Figure 4. Relative EST-Based Expression of Isoforms Containing or Not Containing a Target for miR-1 or miR-124
“t” indicates targeted forms, “nt” indicates nontargeted forms. The p-value on top of each panel is the significance of the expression reduction of targeted forms between the two tissue contexts.
(A) For genes targeted by miR-1, relative expression was measured based on EST libraries flagged as cardiovascular in eVOC (right, “cardiovascular”), and all other libraries (left, “noncardiovascular”).
(B) For genes targeted by miR-124, relative expression was measured based on all EST libraries flagged as brain in eVOC (right, “brain”), and all other libraries (left, “nonbrain”).doi:10.1371/journal.pcbi.0020043.g004
Could this apparent specific repression of targeted isoforms be fortuitous? We repeated the analysis for other top-level tissue classes in the eVOC ontology, which describes tissue information in EST/cDNA libraries as a controlled set of terms. Figure 5 shows levels of repression of targeted versus nontargeted isoforms in each class, for genes containing miR-1 and miR-124 targets. We required that a given tissue class had EST coverage for at least ten differentially targeted genes to perform the analysis, which was not satisfied for all tissues. For miR-1–targeted isoforms, a stronger repression is observed in cardiovascular and musculoskeletal tissues, which agrees well with experimental data , even though repression in musculoskeletal tissue was not statistically significant (p = 0.09). For miR-124, the strongest repression is observed in lymphoreticular tissues, a class not reported to show miR-124 expression. However, brain tissues rank second in terms of differential isoform repression.
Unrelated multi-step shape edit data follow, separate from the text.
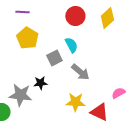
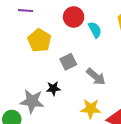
purple line: (22, 12) -> (26, 11), moved
red circle: (75, 16) -> (74, 17), moved
cyan semicircle: (71, 45) -> (95, 30), moved

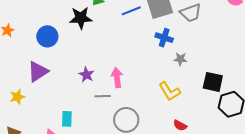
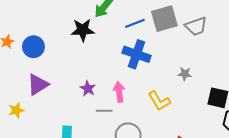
blue circle: (47, 36) -> (33, 47), moved
blue cross: (164, 38) -> (136, 54), moved, size x1.5
yellow L-shape: (170, 91) -> (159, 101), moved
Figure 5. Inversed p-Value of Differential EST-Based Expression of Targeted Isoforms Between a Given Tissue Class and All Other Tissue Classes Combined (Student test, one-way)
Numbers on top of bars indicate total numbers of targeted genes for which EST coverage was sufficient in this tissue class for both isoforms. No p-value was computed for tissue classes where less than ten genes were represented. Top-level tissue class “nervous” was replaced here by “brain” to avoid contamination by libraries from the peripheral nervous system.doi:10.1371/journal.pcbi.0020043.g005
Screening for miR Targets: The Disrep Procedure
These encouraging results prompted us to repeat this analysis for any conserved 7-mer sequence found 3′ of the first poly(A) site of a gene (Figure 6). From our initial set of 14,640 distinct conserved 7-mer motifs, we extracted those 9,334 motifs present in at least ten genes in each of three distinct tissue types (considering eVOC top-level tissue categories). Amongst these, 3,810 motifs were present downstream of the first poly(A) site. For each eVOC top-level tissue category, we measured average EST counts for targeted and nontargeted isoforms. A hit was recorded when the relative expression level of targeted forms in this tissue class differed significantly (one-way T test p < 0.05) from relative expression levels of targeted forms in all other tissues combined. This “differential isoform repression” (Disrep) procedure, combining the requirement for a motif to be present downstream of the first poly(A) site and the p-value criteria, identified 312 motifs associated with an apparent repression of targeted isoforms in one particular tissue class (Table S1).
Figure 6. Overall Protocol for the Identification of Regulatory Targets and Subsequent Identification of Cognate miRNAsdoi:10.1371/journal.pcbi.0020043.g006
While our initial working set of 9,334 motifs contained 260 targets for known miRNAs, 29 such targets were present in the final set of 312 motifs after application of the Disrep screen. This enrichment is highly significant (p = 1 × 10−8), especially when considering that all miRNAs may not necessarily disrupt transcript levels. Interestingly, other 3′ UTR regulatory motifs are overrepresented in the Disrep set (Table 1): destabilizing AU-rich elements (AREs) are enriched 5.2 times (p = 1.2 × 10−4) and Puf protein binding sequences that may be involved in enhancing mRNA decay  are enriched 15 times (p = 6.4 × 10−3).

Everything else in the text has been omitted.